Effective management of global biodiversity requires careful planning based on an understanding of distribution, abundance and variety (Parkes, Newell & Cheal 2003). Vegetation communities are often used as a surrogate for biodiversity; however, assessing vegetation communities at a landscape-scale can be a daunting task. Advances in satellite imagery and aerial photography have enabled substantial progress to be made in determining the spatial distribution of vegetation (Cherrill et al. 1995), yet the successful management of remnant vegetation also depends on understanding its attributes, which typically requires on-ground assessments (Landres, Morgan & Swanson 1999). Land management agencies have recognized the importance of understanding vegetation condition and have different definitions of condition for different purposes (Keith & Gorrod 2006). We define vegetation condition, for biodiversity conservation, as the extent to which the attributes of the vegetation differ from the average condition of mature and long-undisturbed examples of the same community (Parkes et al. 2003).
To use vegetation condition as a surrogate for biodiversity, the parameters measured include habitat features for many species of fauna (e.g. presence of tree hollows) and common indicators of habitat degradation (e.g. invasive species abundance; Keith & Gorrod 2006). Vegetation condition assessments can then be used to: (i) measure success (Keddy & Drummond 1996), (ii) establish offsets for biodiversity lost through development actions (ten Kate, Bishop & Bayon 2004), (iii) determine appropriate financial incentives for biodiversity conservation on private land (Oliver et al. 2005; USDA 2003), (iv) inform strategic management planning (NSW DEC 2005) and (v) report biodiversity conservation progress (CBD 2004). While a useful planning tool for biodiversity conservation, the costs of vegetation condition assessment methods can be prohibitively high; hence, there is an ongoing need for accurate and cost-effective on-ground vegetation condition assessments (Jensen et al. 2000; Beck & Gessler 2008).
There is an inherent relationship between the resolution of vegetation condition data and the cost of assessment techniques (Cohen et al. 2005). Many assessment methods have been developed globally (e.g. Dahms & Geils 1997; Gibbons et al. 2005; NCC 1990; Parkes et al. 2003), and generally adopt one of two approaches: systematic or visual assessments. Systematic assessments estimate condition by measuring attributes of the vegetation, then combining these into an index of condition (e.g.

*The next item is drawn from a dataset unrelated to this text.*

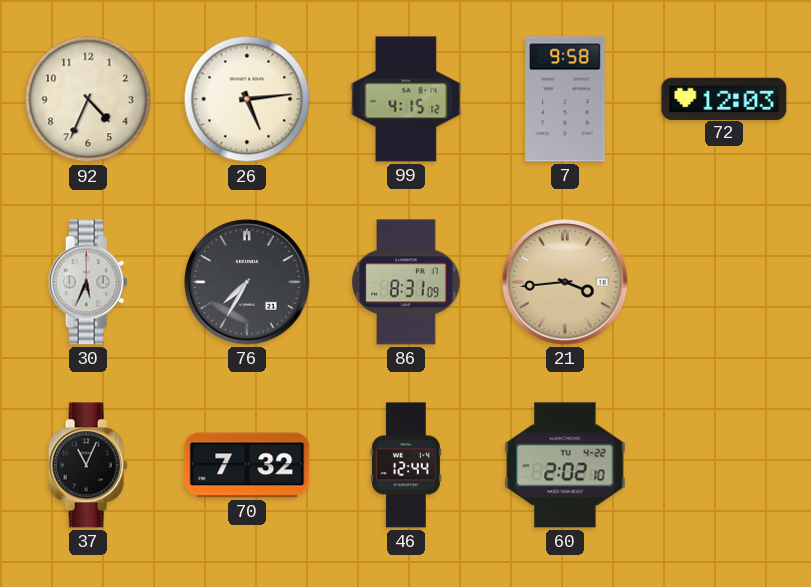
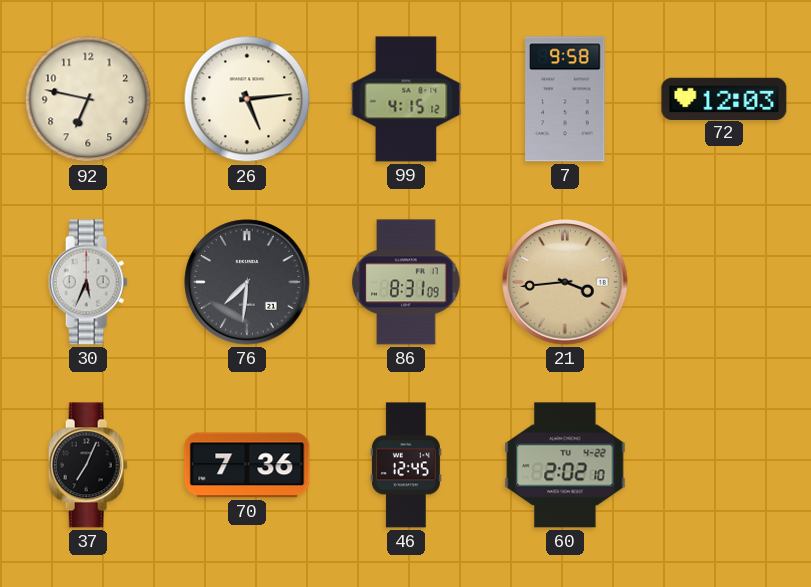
92: 4:34 -> 6:47
76: 7:35 -> 7:31
37: 11:04 -> 7:04
70: 7:32 -> 7:36
46: 12:44 -> 12:45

Rooney & Rogers 2002; Hargiss et al. 2008) often based on comparisons with a benchmark (e.g. Parkes et al. 2003; Gibbons et al. 2005). These assessments tend to provide more repeatable, higher-resolution estimates of condition but can be resource-intensive (Helm & Mead 2004). For landscape-scale condition assessments, purely visual assessment methods, using unstructured estimates of condition made in a largely intuitive manner (University of Ballarat 2001; Hockings et al. 2009), offer a lower cost alternative. Visual assessments can be made during visits to reserves made in the course of regular management activities and be applied over larger areas, but generally provide lower-resolution estimates of condition. However, the subjective nature of these judgements can generate criticism about their reliability (Burgman 2001). Where resources are limited, a compromise must be reached between the cost and resolution of estimates that still achieves the objectives of the assessment (Archaux, Berges & Chevalier 2007). We must therefore understand the degree to which different condition assessment methods can meet these different objectives to select the most appropriate technique.

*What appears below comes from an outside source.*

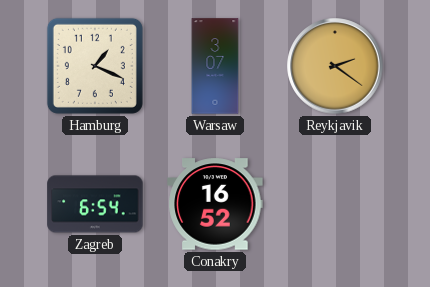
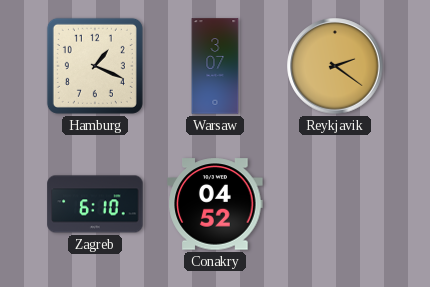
Zagreb: 6:54 -> 6:10
Conakry: 16:52 -> 04:52
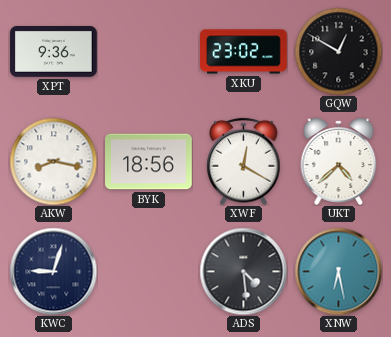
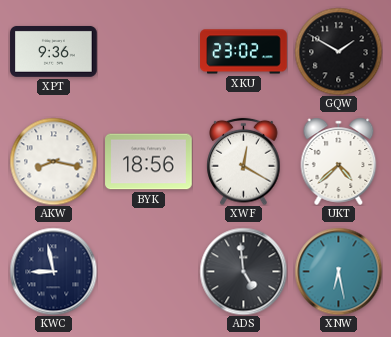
GQW: 12:50 -> 1:50
KWC: 9:03 -> 8:58
ADS: 4:29 -> 4:59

Although higher-resolution estimates are often perceived as preferable to lower-resolution estimates, there have been few real tests of their ability to reflect the ‘true’ condition of vegetation, and repeatability may be an issue for both methods (see Gorrod & Keith 2009). Given that the appropriate compromise between the resolution and cost of condition estimates depends on the purpose of the assessment, we do not discuss the relative accuracy of systematic and visual methods in this study, but instead consider whether they can achieve the five main purposes of condition assessments.

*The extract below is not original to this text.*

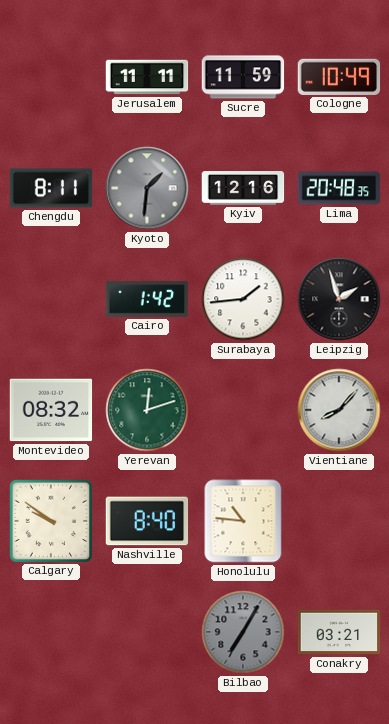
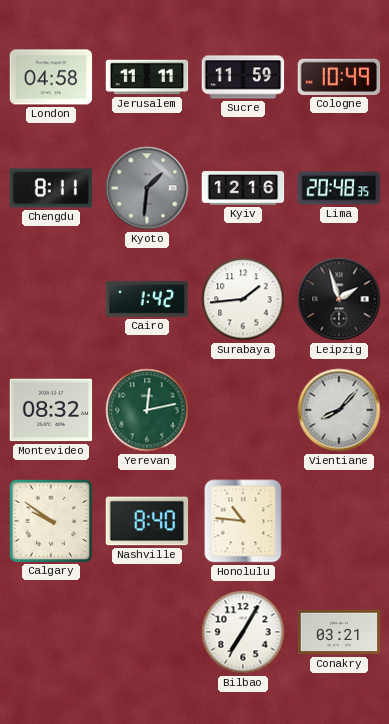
London: none -> 04:58
Yerevan: 12:12 -> 12:13
Bilbao dial: grey -> white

To determine which assessment methods are most appropriate for the different purposes of condition assessments we use an assessment technique applied in protected areas in Australia as a case study. Both systematic and visual assessment methods were employed for the same quadrats, thus excluding spatial and temporal variations between the assessment types and allowing the relationship between the approaches to be examined. We use these data to investigate: (i) the degree to which visual judgements of condition reflect measured assessments; (ii) which elements of condition, if any, observers respond to when making visual assessments; and (iii) the implications for using the two assessment methods for different purposes of condition assessments.